Public Datasets on Safe Network

chriso · October 4, 2021, 1:01pm

Glad to see this topic, and I can see there’s been loads of interesting archives already mentioned.

A couple of personal interests of mine I’d like to see archived:

http://data.discogs.com/ This is by far the best music database available and I’ve always worried about it disappearing, if Discogs decided to disband or went bust or whatever. This dataset is obviously being modified all the time, but even just having a recent snapshot of it would make me sleep easier.
Welcome - Doomworld /idgames database frontend All of the community content for ID software’s Doom (believe it or not I still play it all the time :)) is collected here. Again, this one is also subject to change all the time, but a recent snapshot would be of a lot of value.

JPL · October 23, 2021, 1:34pm

Carl Malamud](Carl Malamud - Wikipedia) is well on the way to creating a key part of this universal access to knowledge: a 38 terabyte index of 107 million scientific articles. The first release of what he calls the General Index can be downloaded by anyone with a fast enough Internet connection, and has no restrictions on its use.

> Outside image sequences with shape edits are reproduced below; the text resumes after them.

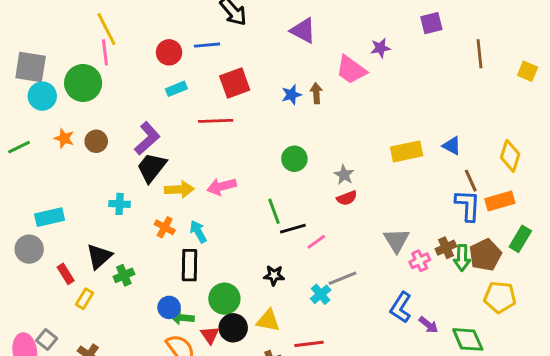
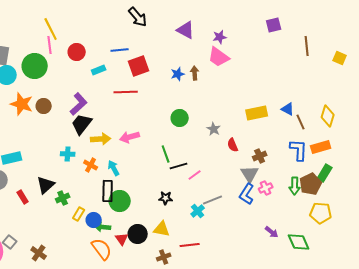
blue line: (207, 45) -> (120, 50), moved
purple star: (380, 48) -> (220, 37), moved
red circle: (169, 52) -> (77, 52), moved
orange star: (64, 138) -> (22, 104), size x1.6
brown line: (471, 181) -> (301, 122), moved
red semicircle: (347, 198) -> (233, 145), moved, turned 88
cyan cross: (120, 204) -> (68, 154), moved
green rectangle: (520, 239) -> (325, 173), moved
brown cross: (446, 248) -> (260, 156), moved
yellow rectangle: (85, 299) -> (79, 214), moved
green circle: (224, 299) -> (120, 201), moved
blue L-shape: (401, 307) -> (247, 194), moved

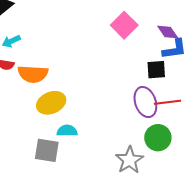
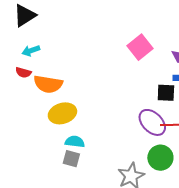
purple ellipse: (145, 102) -> (152, 122), turned -32
gray square: (47, 150) -> (71, 159), moved, size x0.7

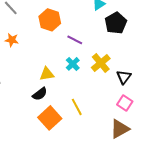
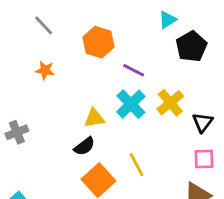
cyan cross: (73, 64) -> (131, 104), size x1.5
pink square: (125, 103) -> (204, 159), turned -35

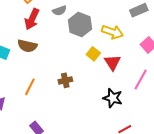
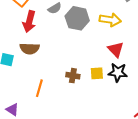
yellow square: (93, 54) -> (97, 73), moved, turned -32
brown cross: (65, 80) -> (73, 76), turned 32
black star: (113, 98) -> (118, 72), moved

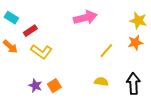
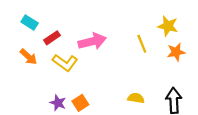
pink arrow: (85, 18) -> (92, 41), moved
yellow star: (138, 21) -> (168, 26), moved
yellow line: (106, 51) -> (142, 44), moved, turned -63

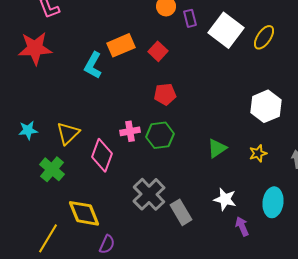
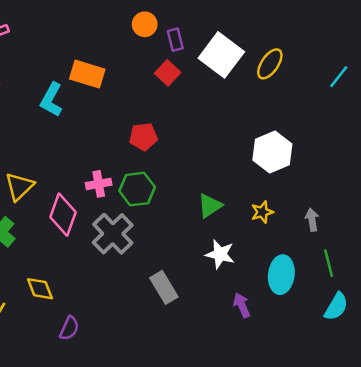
orange rectangle: (121, 45) -> (87, 74), turned 40
red square: (158, 51) -> (168, 73), moved
gray cross: (149, 194) -> (113, 234), moved
white star: (225, 199) -> (220, 254), moved
yellow diamond: (84, 213) -> (40, 289), size x0.7

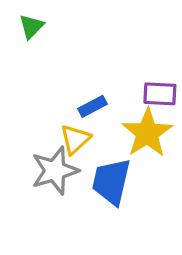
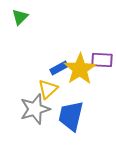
yellow star: (147, 133) -> (80, 69), moved

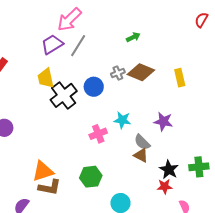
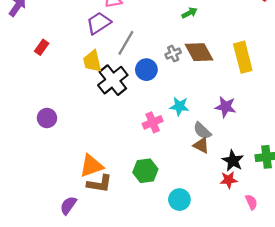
gray line: (78, 46) -> (126, 43), moved
brown diamond: (141, 72) -> (199, 52), turned 40
yellow rectangle: (180, 78) -> (243, 57), size x1.5

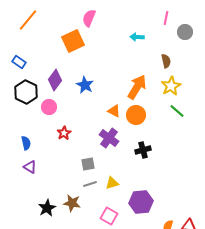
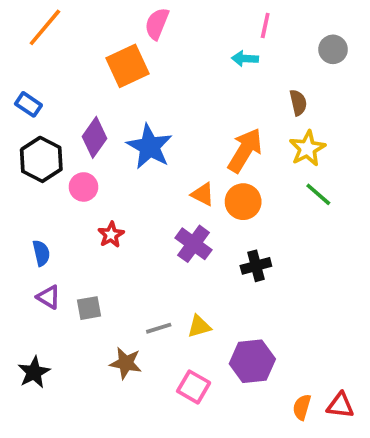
pink line: (166, 18) -> (265, 26), moved
blue star: (85, 85) -> (150, 147), size x1.4
gray square: (88, 164) -> (89, 308), moved
black star: (47, 208) -> (34, 372), moved

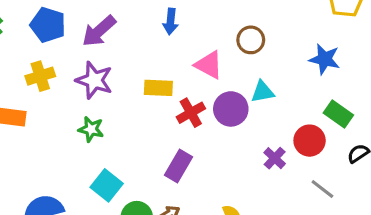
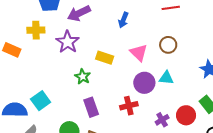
red cross: (191, 113) -> (129, 106), moved
green star: (91, 129) -> (83, 77), moved
purple rectangle: (179, 166) -> (91, 107), moved, turned -66
cyan square: (107, 185) -> (41, 101), moved

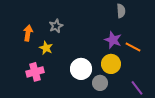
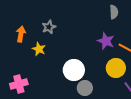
yellow circle: (111, 64) -> (116, 68), moved
pink cross: (35, 72) -> (19, 84), moved
gray circle: (100, 83) -> (85, 88), moved

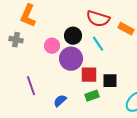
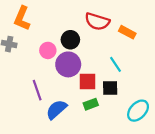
cyan line: (98, 44) -> (115, 64), moved
purple line: (31, 86) -> (37, 90), moved
blue semicircle: (60, 101) -> (56, 110), size x1.5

Nigel · October 23, 2021, 1:41pm

Hey, cool share John. Interesting guy this Glyn. His views on copyright are something I am going to dig into.

JPL · October 23, 2021, 2:13pm

Yeah he’s a good guy and always worth a read - he’s been writing on the issues of digital rights privacy and for ages

SmoothOperatorGR · October 26, 2021, 7:06am

there should be a app/system for nodes to donate a percentage of their earnings for this project!

MaxSan · October 26, 2021, 7:48am

Wait until the hacker data sets of peoples KYC bullshit get upped onto the safe network when corporates dont meet demands… just saying

MaxSan · October 26, 2021, 7:49am

Do you have an estimate of how large these sets are?

chriso · October 27, 2021, 5:42pm

The Doomworld archive I think is only like 50 - 100GB, and the Discogs one, I think 1 - 2TB.

happybeing · January 30, 2022, 9:22pm

Maybe good to choose datasets which are being lost or currently at risk. Any ideas?

Here’s an example:

dask · January 31, 2022, 1:02pm

For another data set (I mentioned Scihub earlier), I also have a complete copy of the USPTO patent registry. If we could get all papers and all patents on SAFE, then that would be pretty amazing.

Big plus to Discogs, and early computing resources. I would kill for a set of ISO specifications as well (those are much harder to pirate), the technical specs for old engineering standards shouldn’t be behind such a huge paywall.

happybeing · January 31, 2022, 1:32pm

Might be nice, with permission, to associate this kind of archive with Aaron Swartz in some way. He died for wanting scientific knowledge to be free.

Zoki · February 10, 2022, 7:13pm

I stumbled on this today…

preview of content available here…

https://rachel.worldpossible.org/preview

mav · February 17, 2022, 3:29am

filecoin is also storing public datasets via filecoin-discover

There’s a list of the datasets they’re currently storing on the network

mav · June 9, 2023, 4:29am

The team behind archive.org list some datasets:

https://wiki.archiveteam.org/index.php/Recommended_Reading#Online_Archives_of_Interest

sam1 · June 9, 2023, 5:38am

Classic

happybeing · June 12, 2023, 10:57am

There’s an open source non profit alternative to StackExchange, who knew?!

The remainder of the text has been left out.